Advertisement

Modern Data Archiving: Managing Explosive Unstructured Data Growth

By on
Read more about author Steve Leeper.

As unstructured data creation rates have soared, the timeframe for active use of data has shrunk due to edge computing, IoT systems, machine-generated data, and, let’s not forget, GenAI. The data use period today has largely been reduced to around 30 to 90 days before the flood of new data appearing makes the existing data either less useful or even redundant.

The constant flood of incoming data requires near-relentless storage system expansion in an increasingly futile attempt to keep up. So, the need to have a modern data archiving strategy is paramount to managing storage and hybrid-cloud systems.

Data archiving is an often misunderstood term, and that is confusing for all involved. It is important to have a clear understanding of exactly what archiving is and what it is not. For example, tiering and archiving are two very different things. Think of archiving as a removal company moving physical documents from file cabinets, placed into boxes, and then transporting them to an offsite facility for long-term storage, after which the moving company leaves and is no longer needed. When the files need to be retrieved, anyone (with permission) can access the files.

In contrast, tiering is akin to a specialized librarian permanently in place to move one file at a time into a unique filing system for which only the librarian knows how to get each file back. Tiering is essentially another name for hierarchical storage management (HSM). Tiering or HSM solutions have been tried in multiple forms over many years, and inevitably, they tend to cause more pain than benefit.

Archiving vs. NAS Cloud Gateways

NAS cloud gateways provide a global file system and, therefore, global access via the public cloud to files traditionally stored in on-premises NAS storage systems. Since the NAS gateway device maintains all file-related metadata in its global file system, it can be claimed to serve as an archive front-end.

But while the NAS gateway considers the content archived, it is not true archiving because the metadata is stored in the NAS gateway so any access to that data in the event of recall is arbitrated by the gateway (very similar to tiering).

Both tiering and gateways present companies with an important concern. What if that solution gets decommissioned or the vendor goes out of business? How do you retrieve data when the app is no longer available?

Archiving vs. the Archive Storage Platform

The “act” of archiving data and the platform upon which the archived data will be stored are two different things. While the platform represents an important decision to be made when creating archiving policies, there is more to archiving than just the target platform.

The ”act” of archiving data involves making critical decisions about what to archive and then moving it based on policies. The right data needs to be found among billions of files based on criteria such as the length of time since a file was last accessed, the length of time since a file was last modified, or the archive of data for a specific user ID.

Identifying these proverbial needles in the haystack, moving them to a suitable archiving platform, and having a vendor-neutral way to retrieve the data quickly are key to a modern archiving strategy.

A Modern Archiving Strategy

When creating a modern archiving strategy, it is important to consider whether to leverage an active archive, a deep archive, or a combination of the two.

An active archive is used for data that has a modest or reasonable chance of needing recall. A deep archive is used for data that has very little chance of needing recall but must be retained for either regulatory compliance reasons or internal governance reasons. The deep archive can also become the next location for data in the active archive that has passed a threshold defined by corporate policy dictating its movement into the deep archive.
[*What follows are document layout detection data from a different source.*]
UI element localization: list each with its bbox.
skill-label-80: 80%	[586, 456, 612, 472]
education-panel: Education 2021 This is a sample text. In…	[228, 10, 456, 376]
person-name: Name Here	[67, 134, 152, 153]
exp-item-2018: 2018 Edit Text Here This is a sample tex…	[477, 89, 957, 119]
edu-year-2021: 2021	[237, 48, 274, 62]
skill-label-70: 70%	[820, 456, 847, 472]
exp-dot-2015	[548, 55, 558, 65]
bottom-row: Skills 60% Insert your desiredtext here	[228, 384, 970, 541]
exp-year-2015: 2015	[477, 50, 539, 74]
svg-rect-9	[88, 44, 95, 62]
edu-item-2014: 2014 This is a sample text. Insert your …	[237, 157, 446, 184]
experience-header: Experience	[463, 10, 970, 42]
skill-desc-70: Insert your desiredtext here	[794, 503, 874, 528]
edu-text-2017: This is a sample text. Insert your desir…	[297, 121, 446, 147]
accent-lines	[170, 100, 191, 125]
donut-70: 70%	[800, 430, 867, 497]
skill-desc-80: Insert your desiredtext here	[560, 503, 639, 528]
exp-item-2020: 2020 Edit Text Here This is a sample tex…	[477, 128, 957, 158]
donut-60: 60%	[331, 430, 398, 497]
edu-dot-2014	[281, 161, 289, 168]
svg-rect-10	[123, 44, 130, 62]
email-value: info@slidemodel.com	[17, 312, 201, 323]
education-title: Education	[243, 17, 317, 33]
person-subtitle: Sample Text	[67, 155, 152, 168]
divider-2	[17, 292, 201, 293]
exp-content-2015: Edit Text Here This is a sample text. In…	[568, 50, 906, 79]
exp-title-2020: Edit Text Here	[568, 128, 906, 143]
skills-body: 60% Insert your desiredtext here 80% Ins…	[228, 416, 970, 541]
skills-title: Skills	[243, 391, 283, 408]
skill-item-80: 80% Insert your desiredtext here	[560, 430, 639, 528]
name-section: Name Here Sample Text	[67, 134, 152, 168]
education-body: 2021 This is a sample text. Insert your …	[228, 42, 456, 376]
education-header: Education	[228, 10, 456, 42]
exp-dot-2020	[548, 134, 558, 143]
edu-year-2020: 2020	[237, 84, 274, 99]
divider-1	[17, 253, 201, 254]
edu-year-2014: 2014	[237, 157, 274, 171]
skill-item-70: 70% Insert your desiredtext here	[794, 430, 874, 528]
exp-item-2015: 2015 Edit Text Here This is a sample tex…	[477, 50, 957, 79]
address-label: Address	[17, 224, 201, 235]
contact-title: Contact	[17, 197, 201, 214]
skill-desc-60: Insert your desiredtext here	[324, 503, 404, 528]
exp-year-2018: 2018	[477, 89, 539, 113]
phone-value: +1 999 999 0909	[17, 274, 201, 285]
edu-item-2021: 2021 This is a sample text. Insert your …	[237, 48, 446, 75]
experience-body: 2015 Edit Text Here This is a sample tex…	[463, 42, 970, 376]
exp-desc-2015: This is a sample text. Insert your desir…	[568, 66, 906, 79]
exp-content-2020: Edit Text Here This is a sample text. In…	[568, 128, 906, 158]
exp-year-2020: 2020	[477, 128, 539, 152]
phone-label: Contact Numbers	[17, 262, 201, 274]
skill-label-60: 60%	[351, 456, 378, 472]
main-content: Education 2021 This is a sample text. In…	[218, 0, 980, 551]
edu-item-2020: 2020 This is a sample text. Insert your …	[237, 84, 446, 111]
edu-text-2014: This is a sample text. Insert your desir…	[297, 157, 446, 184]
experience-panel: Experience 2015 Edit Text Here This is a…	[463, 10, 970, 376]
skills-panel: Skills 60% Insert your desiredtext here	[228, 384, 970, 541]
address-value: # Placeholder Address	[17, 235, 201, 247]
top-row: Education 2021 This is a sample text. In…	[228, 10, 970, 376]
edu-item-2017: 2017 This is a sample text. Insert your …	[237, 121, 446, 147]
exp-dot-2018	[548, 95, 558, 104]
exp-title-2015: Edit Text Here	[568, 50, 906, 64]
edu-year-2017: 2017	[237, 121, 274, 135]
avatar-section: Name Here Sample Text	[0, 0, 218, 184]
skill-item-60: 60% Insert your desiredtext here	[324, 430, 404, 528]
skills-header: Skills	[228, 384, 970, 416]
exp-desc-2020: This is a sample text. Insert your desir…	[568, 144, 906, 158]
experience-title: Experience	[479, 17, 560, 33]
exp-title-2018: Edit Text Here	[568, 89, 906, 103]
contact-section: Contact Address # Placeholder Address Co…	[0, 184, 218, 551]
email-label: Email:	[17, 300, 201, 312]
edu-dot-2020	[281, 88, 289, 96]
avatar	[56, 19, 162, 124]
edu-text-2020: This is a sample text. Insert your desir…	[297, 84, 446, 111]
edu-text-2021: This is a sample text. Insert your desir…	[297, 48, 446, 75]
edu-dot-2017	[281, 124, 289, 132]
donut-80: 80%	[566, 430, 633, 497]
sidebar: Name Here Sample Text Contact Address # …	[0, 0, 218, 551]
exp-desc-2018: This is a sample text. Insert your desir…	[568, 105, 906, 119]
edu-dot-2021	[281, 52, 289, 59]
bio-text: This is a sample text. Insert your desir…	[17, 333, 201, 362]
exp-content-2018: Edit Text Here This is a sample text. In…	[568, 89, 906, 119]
The first step in archiving is to get insights about the profile of your files. Luckily, there are ample storage system-assigned metadata that can indicate when content was created, when it was most recently accessed, when it was last modified, and even whether the file is owned by an active or inactive user (orphaned files).

Policies can be created to dictate when files that meet certain criteria get relocated to the archive platform. For example, files that have not been accessed or modified within the last three years are relocated to the archive platform.
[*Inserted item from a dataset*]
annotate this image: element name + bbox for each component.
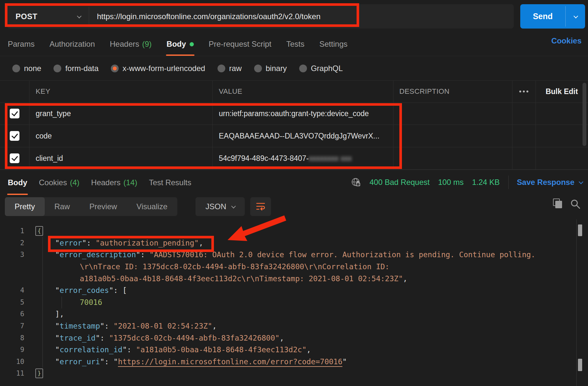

Many organizations are surprised that over 60% of their stored data falls into this category. And with petabytes of data and billions of files being stored, this can really add up. Once the data to be archived has been identified, it is important to move it to the new platform in the most efficient and least disruptive manner.
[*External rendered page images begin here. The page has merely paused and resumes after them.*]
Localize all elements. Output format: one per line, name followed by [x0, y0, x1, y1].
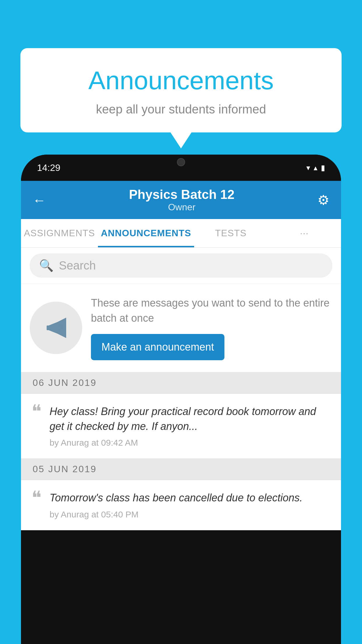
svg-marker-0 — [49, 322, 57, 334]
speech-bubble-title: Announcements — [35, 66, 327, 95]
search-bar-container: 🔍 Search — [21, 248, 341, 284]
announcement-right-1: Hey class! Bring your practical record b… — [50, 404, 331, 448]
tab-assignments[interactable]: ASSIGNMENTS — [21, 219, 98, 247]
announcement-item-2: ❝ Tomorrow's class has been cancelled du… — [21, 480, 341, 530]
announcement-text-1: Hey class! Bring your practical record b… — [50, 404, 331, 434]
megaphone-icon — [41, 313, 71, 342]
promo-description: These are messages you want to send to t… — [91, 295, 332, 326]
svg-marker-1 — [57, 318, 66, 338]
status-time: 14:29 — [37, 162, 60, 173]
announcement-item-1: ❝ Hey class! Bring your practical record… — [21, 394, 341, 459]
promo-card: These are messages you want to send to t… — [21, 284, 341, 372]
search-placeholder: Search — [59, 259, 96, 272]
date-separator-2: 05 JUN 2019 — [21, 459, 341, 480]
announcement-by-2: by Anurag at 05:40 PM — [50, 510, 331, 519]
svg-rect-2 — [47, 326, 49, 330]
quote-icon-2: ❝ — [31, 489, 41, 508]
battery-icon: ▮ — [321, 163, 325, 172]
date-separator-1: 06 JUN 2019 — [21, 372, 341, 394]
announcement-by-1: by Anurag at 09:42 AM — [50, 438, 331, 448]
quote-icon-1: ❝ — [31, 402, 41, 421]
header-title-block: Physics Batch 12 Owner — [129, 187, 235, 213]
phone-camera — [177, 158, 185, 166]
tab-announcements[interactable]: ANNOUNCEMENTS — [98, 219, 194, 247]
wifi-icon: ▾ — [306, 163, 310, 172]
promo-right: These are messages you want to send to t… — [91, 295, 332, 360]
make-announcement-button[interactable]: Make an announcement — [91, 334, 224, 360]
app-header: ← Physics Batch 12 Owner ⚙ — [21, 181, 341, 219]
signal-icon: ▴ — [314, 163, 317, 172]
tabs-bar: ASSIGNMENTS ANNOUNCEMENTS TESTS ··· — [21, 219, 341, 248]
search-bar[interactable]: 🔍 Search — [30, 253, 332, 278]
phone-screen: 🔍 Search — [21, 248, 341, 530]
status-bar: 14:29 ▾ ▴ ▮ — [21, 155, 341, 181]
status-icons: ▾ ▴ ▮ — [306, 163, 325, 172]
phone-notch — [149, 155, 213, 171]
speech-bubble: Announcements keep all your students inf… — [20, 48, 342, 132]
tab-more[interactable]: ··· — [268, 219, 341, 247]
announcement-right-2: Tomorrow's class has been cancelled due … — [50, 491, 331, 519]
announcement-icon-circle — [30, 302, 82, 354]
phone-frame: 14:29 ▾ ▴ ▮ ← Physics Batch 12 Owner ⚙ A… — [21, 155, 341, 644]
batch-role: Owner — [129, 202, 235, 213]
back-button[interactable]: ← — [33, 192, 46, 208]
settings-gear-icon[interactable]: ⚙ — [317, 192, 329, 208]
announcement-text-2: Tomorrow's class has been cancelled due … — [50, 491, 331, 505]
speech-bubble-subtitle: keep all your students informed — [35, 102, 327, 116]
search-icon: 🔍 — [39, 259, 54, 272]
batch-title: Physics Batch 12 — [129, 187, 235, 202]
tab-tests[interactable]: TESTS — [194, 219, 268, 247]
This means using a solution that is fast, scalable and, most importantly, doesn’t lock you into keeping it in place permanently for recall and migration purposes. In most circumstances, each archiving event is akin to a migration. It is a point-in-time activity that should be a one-and-done event, not an arduous ongoing trial with unacceptable future consequences. With these considerations front of mind, organizations can manage unstructured data growth with confidence.